(Extracted data entries)
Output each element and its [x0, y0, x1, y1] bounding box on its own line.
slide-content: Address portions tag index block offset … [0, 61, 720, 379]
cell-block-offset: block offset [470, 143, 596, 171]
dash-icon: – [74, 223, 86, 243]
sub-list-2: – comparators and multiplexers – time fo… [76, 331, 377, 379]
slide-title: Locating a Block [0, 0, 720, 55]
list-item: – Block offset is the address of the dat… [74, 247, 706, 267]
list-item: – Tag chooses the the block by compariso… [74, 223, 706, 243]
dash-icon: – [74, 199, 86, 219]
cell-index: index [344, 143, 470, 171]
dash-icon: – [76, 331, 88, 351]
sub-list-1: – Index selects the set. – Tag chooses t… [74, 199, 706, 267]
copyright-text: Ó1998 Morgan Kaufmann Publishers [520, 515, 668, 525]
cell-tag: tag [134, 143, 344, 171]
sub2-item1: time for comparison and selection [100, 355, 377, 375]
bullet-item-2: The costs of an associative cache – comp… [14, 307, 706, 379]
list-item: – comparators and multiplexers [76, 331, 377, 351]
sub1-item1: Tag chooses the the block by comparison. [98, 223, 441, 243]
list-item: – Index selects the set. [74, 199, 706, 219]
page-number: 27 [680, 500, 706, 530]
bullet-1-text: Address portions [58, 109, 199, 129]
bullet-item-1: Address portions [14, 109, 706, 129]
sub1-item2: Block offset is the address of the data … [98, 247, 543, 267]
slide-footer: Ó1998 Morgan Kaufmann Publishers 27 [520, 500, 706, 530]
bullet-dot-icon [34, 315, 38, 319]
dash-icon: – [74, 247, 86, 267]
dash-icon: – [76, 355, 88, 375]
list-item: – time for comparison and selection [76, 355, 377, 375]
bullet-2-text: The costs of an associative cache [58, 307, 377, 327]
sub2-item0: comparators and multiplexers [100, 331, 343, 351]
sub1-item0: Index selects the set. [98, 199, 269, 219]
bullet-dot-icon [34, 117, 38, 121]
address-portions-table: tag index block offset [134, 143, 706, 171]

* **How to complete this task**: Write down every line of the data above that includes the string "multiplexers".

* **Task response**:
sub-list-2: – comparators and multiplexers – time fo… [76, 331, 377, 379]
list-item: – comparators and multiplexers [76, 331, 377, 351]
sub2-item0: comparators and multiplexers [100, 331, 343, 351]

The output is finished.